Inger Margueritha Stender, born 7 June 1912 in Copenhagen, Denmark, was the daughter of a baker from Valby. She attended drama classes from 1929 to 1931 at the student schools for the Komediehuset (Comedy House) and Det Ny Teater (The New Theater), then made her stage debut at Det Ny Teater on 24 April 1931 in the role of Flora in C.E. Soya's Kendt Navne. Beginning in the 1930s, Stender was an actress for several stage companies throughout Denmark, including the Riddersalen, Odense Theater, Apollo Theater, Aalborg Theater and Aarhus Theater. She was a prolific and versatile stage actress, playing roles in Uncle Tom's Cabin, Tartuffe, and Henry IV as well as cabarets and comedies. In one season alone at the Odense Theater (1934–1935), Stender played 14 leading roles and received critical success as The Ship's Boy in Alle Mand på Dæk (All Hands on Deck). Stender also became an operetta star when she sang the title role in Den Skønne Helene (The Beautiful Helena) and was Zorina in Zorina.
Stender made her film debut in 1931 as the daughter Rosa in Hotel Paradis. The following year, at the age of 20, Stender played her first leading role as the sweet heroine in the Liva Weel farce Odds 777. Throughout the 1930s and the early 1940s, she continued to be cast as the charming young girl in such films as Benjamin Christensen's Barnet and the Herman Bang story, Sommerglæder. In the meantime, Stender married Mogens Flindt-Larsen in 1935 and they had two sons together.

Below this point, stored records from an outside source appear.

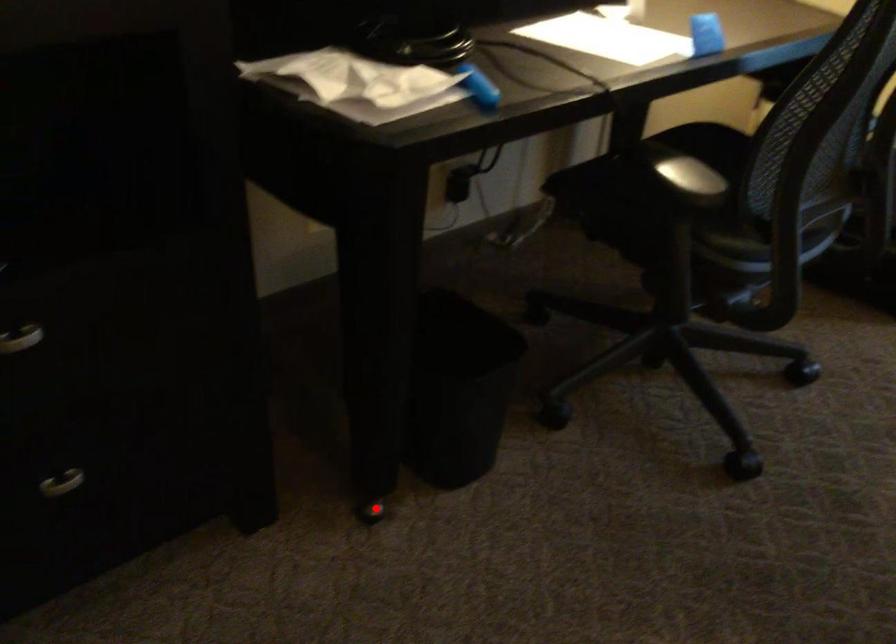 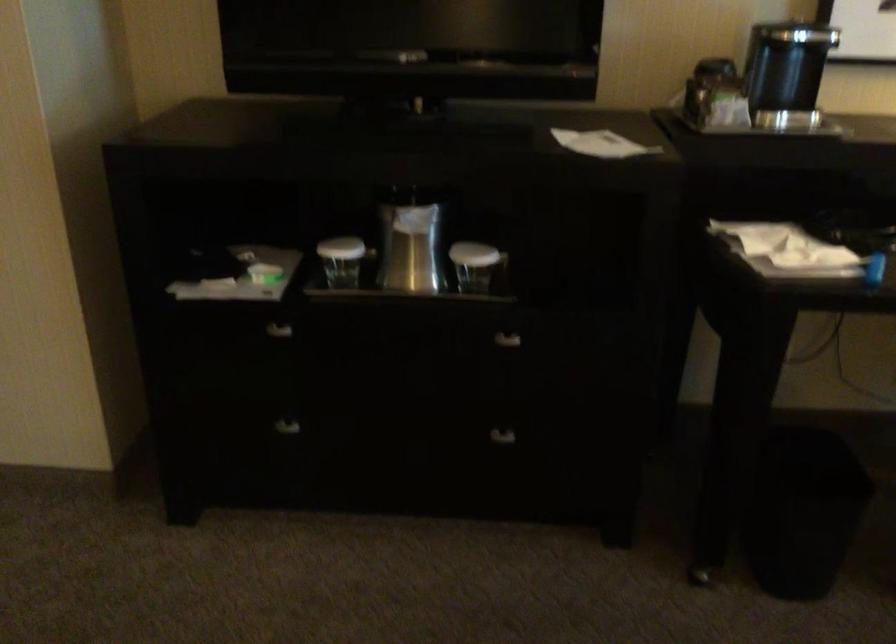 Question: I am providing you with two images of the same scene from different viewpoints. Image1 has a red point marked. In image2, the corresponding 3D location appears at what relative position? Reply with the corresponding letter.

Choices:
 (A) Closer
 (B) Farther

Answer: (B) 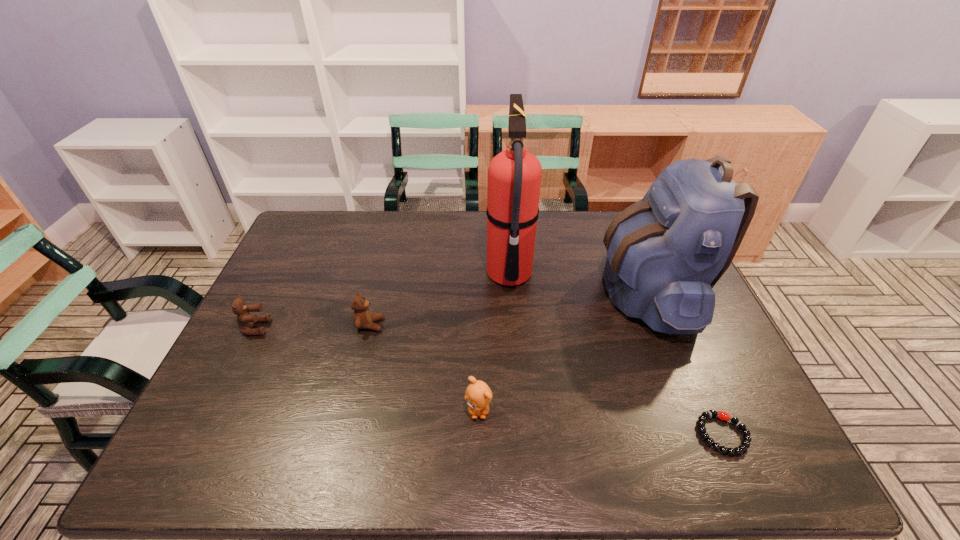 Identify the location of vacant area between the nearest teddy bear and the tallest object. point(493,342).

The height and width of the screenshot is (540, 960). What are the coordinates of `free point between the nearest teddy bear and the shortest object` in the screenshot? It's located at (601, 422).

This screenshot has height=540, width=960. In order to click on free space between the tallest object and the leftmost object in this screenshot , I will do `click(382, 301)`.

The width and height of the screenshot is (960, 540). What are the coordinates of `free space that is in between the second teddy bear from right to left and the shortest object` in the screenshot? It's located at (546, 379).

What are the coordinates of `empty space between the bracelet and the tallest object` in the screenshot? It's located at (616, 354).

The image size is (960, 540). What are the coordinates of `empty space that is in between the tallest object and the second tallest object` in the screenshot? It's located at (578, 282).

Select which object appears as the second closest to the fifth shortest object. Please provide its 2D coordinates. Your answer should be formatted as a tuple, i.e. [(x, y)], where the tuple contains the x and y coordinates of a point satisfying the conditions above.

[(514, 176)]

I want to click on the fourth closest object to the second teddy bear from right to left, so click(x=665, y=253).

This screenshot has height=540, width=960. I want to click on teddy bear that can be found as the second closest to the shortest object, so click(362, 317).

Identify the location of teddy bear object that ranks as the third closest to the shortest object. (245, 320). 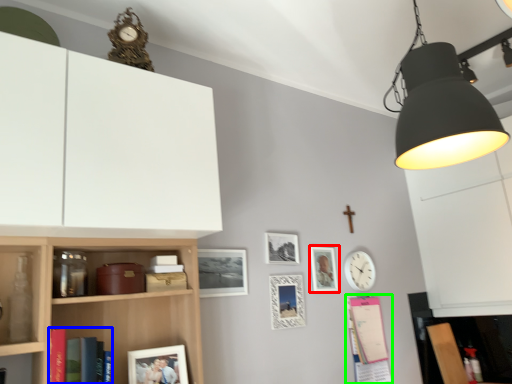 Question: Considering the real-world distances, which object is closest to picture frame (highlighted by a red box)? book (highlighted by a blue box) or book (highlighted by a green box).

She divorced him in 1940, and thereafter maintained a lifelong romantic relationship with the Danish actor Poul Reichhardt with whom she played opposite in the 1941 film Moster fra Mols. It was in her next film that Stender finally caught the type of role for which she would become known—the 1943 Marguerite Viby comedy Som du vil ha' mig -! (However You Would Have Me-!), in which she played the sophisticated, and a little too intimate society girl.
Danish film historian Morten Piil described Stender's onscreen persona as blonde, beautiful and sophisticated with an almost aristocratic elegance yet a naughty glint in her eyes. He refers to her as the Danish version of Marlene Dietrich. Stender continued to reprise this persona as the opera singer in Så mødes vi hos Tove, the rash society dame in Foldboldpræsten and the threatening woman in Fra den gamle købmandsgård (1951). However, Stender said that her desire was to play a light comedy part like the lead in the Noël Coward operetta Bitter Sweet, but that newspaper reviews focused so much on her beauty that it perhaps prevented her from receiving more varied roles.
I would like to have a light comedy role as the funny girl. I'm actually not nearly as boring as I look.— Inger Stender, Ekstra Bladet, 1946
Stender performed in film and television in the 1970s, but in smaller roles of matronly or maternal characters. She eventually made 38 films over a span of six decades, with her final role in 1981 in the popular Danish television series Matador. Stender died on 26 June 1989 at the age of 77 and is buried in Søndermark Kirkegård in Frederiksborg Denmark.